When two Catholics marry, the Sacrament of Matrimony normally takes place within Mass. This is fitting because of the connections all sacraments have with the Paschal mystery of Christ (Catechism of the Catholic Church, no. 1621) and because it is in the Eucharist that Catholic married couples “meet the one who is the source of their marriage” (USCCB, Marriage: Love and Life in the Divine Plan, p. 52). Receiving the Eucharist as their “first meal” together is a beautiful expression of the newlyweds’ reliance on God to sustain and strengthen them throughout their lives.

When the Sacrament of Marriage takes place during Mass, a priest (or a bishop!) is the main celebrant for the ceremony. If other priests or deacons are also able to be present, they may concelebrate or assist as usual at Mass, and could even be invited to preach the homily. In many respects, a wedding Mass is like any other Mass, but with the addition of the ritual for marriage, the heart of which is found in two key moments: the Consent exchanged by the bride and groom, and the Nuptial Blessing that is given to the newly married couple. The consent is “the indispensable element that ‘makes the marriage’” (Catechism, no. 1626). In this moment, the bride and groom are the ministers of the sacrament to each other; the celebrant receives their consent in the name of the Church (see Marriage: Love and Life, p. 33). The beautiful Nuptial Blessing includes an invocation of the Holy Spirit, whom the Catechism describes as the “seal” of the new spouses’ covenant and “the ever-available source of their love and the strength to renew their fidelity” (no. 1624).

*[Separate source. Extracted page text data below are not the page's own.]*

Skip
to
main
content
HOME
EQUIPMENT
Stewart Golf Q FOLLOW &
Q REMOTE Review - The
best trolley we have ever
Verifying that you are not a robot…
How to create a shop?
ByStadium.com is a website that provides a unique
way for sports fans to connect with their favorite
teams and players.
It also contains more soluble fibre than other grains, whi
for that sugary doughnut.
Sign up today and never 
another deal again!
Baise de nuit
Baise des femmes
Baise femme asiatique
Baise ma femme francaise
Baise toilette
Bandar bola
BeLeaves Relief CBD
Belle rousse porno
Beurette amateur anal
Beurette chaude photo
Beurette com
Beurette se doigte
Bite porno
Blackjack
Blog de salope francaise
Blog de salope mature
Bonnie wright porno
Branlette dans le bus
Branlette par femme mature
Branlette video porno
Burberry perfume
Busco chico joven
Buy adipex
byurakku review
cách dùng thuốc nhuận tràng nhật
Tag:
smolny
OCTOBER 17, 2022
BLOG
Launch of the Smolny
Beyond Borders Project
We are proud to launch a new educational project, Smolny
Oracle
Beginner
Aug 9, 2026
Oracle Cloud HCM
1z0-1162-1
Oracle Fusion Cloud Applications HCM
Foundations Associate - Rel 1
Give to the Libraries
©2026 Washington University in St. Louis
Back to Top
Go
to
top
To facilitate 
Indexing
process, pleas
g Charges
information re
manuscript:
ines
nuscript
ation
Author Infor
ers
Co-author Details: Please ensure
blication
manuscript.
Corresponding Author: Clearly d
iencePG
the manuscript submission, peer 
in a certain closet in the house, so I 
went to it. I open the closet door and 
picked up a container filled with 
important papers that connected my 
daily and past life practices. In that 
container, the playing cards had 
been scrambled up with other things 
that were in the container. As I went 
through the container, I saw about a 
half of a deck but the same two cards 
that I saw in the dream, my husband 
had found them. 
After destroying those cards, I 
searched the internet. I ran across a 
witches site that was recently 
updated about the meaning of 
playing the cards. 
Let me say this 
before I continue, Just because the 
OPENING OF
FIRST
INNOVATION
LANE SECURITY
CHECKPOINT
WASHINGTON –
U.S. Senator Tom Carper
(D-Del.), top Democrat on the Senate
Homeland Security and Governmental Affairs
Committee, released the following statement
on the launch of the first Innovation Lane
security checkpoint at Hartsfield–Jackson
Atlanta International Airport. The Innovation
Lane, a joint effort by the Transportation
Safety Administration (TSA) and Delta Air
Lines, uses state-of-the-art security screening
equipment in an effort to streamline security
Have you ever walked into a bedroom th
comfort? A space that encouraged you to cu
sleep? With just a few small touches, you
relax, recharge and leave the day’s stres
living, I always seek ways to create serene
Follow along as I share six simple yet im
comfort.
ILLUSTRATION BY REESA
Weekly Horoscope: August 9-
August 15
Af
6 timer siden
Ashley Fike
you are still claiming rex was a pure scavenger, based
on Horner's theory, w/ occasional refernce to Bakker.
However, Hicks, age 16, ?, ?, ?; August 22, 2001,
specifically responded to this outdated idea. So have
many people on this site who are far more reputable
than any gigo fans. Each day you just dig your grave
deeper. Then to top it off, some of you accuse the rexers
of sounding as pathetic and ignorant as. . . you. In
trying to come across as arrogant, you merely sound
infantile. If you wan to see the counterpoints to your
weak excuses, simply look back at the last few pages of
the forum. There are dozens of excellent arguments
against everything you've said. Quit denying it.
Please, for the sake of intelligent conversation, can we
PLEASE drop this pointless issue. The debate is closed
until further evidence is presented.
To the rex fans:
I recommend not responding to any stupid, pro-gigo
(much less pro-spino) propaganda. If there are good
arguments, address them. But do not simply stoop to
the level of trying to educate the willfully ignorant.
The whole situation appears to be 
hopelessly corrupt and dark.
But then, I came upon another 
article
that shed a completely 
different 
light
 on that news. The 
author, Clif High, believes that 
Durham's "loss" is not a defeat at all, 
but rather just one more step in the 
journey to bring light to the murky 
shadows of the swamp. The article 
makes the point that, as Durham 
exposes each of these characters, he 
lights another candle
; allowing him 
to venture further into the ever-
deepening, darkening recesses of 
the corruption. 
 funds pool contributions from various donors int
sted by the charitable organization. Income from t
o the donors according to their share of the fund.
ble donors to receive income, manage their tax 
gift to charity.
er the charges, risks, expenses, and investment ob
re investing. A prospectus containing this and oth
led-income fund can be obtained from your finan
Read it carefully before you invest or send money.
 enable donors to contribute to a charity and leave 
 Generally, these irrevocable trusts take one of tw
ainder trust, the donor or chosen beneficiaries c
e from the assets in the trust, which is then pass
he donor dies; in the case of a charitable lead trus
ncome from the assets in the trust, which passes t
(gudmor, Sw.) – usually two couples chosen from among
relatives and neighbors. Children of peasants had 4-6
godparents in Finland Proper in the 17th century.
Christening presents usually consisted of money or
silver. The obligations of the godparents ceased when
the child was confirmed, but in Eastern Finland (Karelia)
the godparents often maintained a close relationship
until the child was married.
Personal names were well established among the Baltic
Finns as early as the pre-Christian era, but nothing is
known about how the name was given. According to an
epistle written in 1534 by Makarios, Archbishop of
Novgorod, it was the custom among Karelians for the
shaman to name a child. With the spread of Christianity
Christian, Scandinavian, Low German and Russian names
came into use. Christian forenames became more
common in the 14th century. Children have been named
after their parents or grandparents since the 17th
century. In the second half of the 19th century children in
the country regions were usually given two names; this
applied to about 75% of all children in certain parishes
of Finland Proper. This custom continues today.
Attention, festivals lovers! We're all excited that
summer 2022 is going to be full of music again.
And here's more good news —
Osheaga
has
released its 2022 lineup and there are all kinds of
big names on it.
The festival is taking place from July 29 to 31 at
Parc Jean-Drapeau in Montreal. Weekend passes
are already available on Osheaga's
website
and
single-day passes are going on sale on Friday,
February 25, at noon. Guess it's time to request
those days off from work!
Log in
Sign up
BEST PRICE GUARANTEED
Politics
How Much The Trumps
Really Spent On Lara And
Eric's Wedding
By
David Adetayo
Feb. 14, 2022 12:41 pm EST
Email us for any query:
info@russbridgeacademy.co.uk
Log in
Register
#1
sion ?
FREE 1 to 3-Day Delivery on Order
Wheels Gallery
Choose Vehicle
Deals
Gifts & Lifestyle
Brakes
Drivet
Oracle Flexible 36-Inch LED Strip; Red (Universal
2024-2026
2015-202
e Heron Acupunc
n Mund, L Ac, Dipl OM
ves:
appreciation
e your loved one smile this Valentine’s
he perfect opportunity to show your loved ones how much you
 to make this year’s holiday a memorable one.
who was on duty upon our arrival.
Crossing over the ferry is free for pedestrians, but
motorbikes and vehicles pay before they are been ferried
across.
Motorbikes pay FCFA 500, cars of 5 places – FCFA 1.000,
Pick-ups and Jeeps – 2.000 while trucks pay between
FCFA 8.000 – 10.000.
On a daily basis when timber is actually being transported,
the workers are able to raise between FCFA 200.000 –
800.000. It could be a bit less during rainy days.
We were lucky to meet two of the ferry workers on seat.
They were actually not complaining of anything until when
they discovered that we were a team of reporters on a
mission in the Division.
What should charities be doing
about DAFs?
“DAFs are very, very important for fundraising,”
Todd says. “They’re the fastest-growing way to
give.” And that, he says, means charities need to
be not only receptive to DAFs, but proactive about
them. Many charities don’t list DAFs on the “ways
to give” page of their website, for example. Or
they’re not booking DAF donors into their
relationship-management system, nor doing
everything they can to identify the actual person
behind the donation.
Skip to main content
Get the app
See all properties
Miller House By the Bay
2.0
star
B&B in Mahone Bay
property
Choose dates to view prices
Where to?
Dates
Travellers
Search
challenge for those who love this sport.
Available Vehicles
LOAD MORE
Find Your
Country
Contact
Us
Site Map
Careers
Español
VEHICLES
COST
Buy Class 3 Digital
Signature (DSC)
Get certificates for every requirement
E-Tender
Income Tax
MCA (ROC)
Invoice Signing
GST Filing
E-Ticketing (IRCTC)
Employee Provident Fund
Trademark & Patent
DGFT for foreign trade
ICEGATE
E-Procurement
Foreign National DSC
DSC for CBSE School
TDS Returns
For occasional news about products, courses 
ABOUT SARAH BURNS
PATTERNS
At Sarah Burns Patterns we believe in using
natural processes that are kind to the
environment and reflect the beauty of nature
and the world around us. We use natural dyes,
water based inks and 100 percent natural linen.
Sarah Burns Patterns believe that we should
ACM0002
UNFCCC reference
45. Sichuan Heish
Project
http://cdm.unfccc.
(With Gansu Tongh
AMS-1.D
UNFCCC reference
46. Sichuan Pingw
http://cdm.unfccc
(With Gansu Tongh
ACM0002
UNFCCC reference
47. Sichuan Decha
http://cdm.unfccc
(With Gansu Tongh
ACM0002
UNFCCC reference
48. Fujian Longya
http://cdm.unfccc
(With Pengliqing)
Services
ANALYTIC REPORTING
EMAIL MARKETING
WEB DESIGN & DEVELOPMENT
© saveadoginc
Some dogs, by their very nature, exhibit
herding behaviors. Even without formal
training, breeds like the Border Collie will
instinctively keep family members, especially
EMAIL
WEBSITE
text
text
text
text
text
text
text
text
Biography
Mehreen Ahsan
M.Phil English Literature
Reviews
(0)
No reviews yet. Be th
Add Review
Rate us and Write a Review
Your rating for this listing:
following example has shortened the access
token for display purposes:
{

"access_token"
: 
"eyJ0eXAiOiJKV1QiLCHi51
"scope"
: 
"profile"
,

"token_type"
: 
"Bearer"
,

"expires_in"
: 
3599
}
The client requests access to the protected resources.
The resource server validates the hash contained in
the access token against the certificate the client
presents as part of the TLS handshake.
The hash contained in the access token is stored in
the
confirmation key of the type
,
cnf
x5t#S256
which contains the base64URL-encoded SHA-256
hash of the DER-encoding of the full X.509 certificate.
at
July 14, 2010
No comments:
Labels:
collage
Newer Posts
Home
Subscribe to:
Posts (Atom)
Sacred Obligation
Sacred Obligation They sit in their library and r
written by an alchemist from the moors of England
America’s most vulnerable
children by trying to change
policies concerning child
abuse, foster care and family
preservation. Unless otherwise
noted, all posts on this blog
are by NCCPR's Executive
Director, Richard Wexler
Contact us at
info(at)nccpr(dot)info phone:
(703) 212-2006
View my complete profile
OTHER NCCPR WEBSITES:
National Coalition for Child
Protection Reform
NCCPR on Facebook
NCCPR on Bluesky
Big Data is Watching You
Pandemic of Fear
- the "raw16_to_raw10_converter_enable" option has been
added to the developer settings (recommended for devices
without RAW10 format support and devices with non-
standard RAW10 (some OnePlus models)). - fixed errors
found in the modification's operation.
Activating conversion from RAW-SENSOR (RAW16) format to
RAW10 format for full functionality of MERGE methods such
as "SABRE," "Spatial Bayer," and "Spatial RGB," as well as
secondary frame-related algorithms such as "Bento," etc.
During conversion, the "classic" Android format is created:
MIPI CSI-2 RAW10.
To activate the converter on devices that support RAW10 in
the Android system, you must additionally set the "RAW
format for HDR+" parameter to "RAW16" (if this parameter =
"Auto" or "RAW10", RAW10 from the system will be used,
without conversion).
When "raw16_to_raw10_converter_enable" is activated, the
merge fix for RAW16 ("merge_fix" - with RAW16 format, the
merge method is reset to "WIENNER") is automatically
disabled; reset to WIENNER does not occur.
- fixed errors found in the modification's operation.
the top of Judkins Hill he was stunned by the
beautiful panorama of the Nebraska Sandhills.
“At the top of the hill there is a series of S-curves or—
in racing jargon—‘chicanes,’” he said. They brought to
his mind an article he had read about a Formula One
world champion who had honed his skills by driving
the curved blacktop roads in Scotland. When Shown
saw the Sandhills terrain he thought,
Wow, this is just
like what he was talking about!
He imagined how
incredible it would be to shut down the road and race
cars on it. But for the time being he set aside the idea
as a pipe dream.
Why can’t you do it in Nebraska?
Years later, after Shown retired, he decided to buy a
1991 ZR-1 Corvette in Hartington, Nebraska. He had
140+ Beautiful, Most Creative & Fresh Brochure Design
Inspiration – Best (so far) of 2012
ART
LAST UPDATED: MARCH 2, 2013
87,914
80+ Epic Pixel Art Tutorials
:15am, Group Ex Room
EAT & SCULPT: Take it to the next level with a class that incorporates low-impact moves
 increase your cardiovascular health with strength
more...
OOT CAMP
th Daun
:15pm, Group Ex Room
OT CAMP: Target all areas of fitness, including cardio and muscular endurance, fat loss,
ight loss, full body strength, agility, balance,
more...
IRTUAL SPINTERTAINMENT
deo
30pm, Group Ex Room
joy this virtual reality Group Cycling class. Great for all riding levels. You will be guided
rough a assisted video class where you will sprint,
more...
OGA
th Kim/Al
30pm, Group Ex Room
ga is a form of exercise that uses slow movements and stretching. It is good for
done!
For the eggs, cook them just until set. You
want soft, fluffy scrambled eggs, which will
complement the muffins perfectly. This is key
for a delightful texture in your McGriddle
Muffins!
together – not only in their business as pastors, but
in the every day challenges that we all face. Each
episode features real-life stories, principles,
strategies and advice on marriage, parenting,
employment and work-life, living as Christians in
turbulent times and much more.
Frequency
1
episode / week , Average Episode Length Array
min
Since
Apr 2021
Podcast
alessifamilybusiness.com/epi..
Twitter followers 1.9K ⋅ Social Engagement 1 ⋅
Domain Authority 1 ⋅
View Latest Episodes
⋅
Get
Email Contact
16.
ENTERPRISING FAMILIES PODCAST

In addition to the Consent and the Nuptial Blessing, the Order of Celebrating Matrimony contains two other important elements. Before exchanging vows, the bride and groom are asked a series of questions, called the Questions before the Consent, to determine that each approaches marriage freely, intends a lifelong union, and is open to children and to rearing them “according to the law of Christ and his Church.” Then, after the exchange of vows, there is a Blessing and Giving of Rings. The spouses will wear the blessed rings as a sign of their covenant with each other and with God.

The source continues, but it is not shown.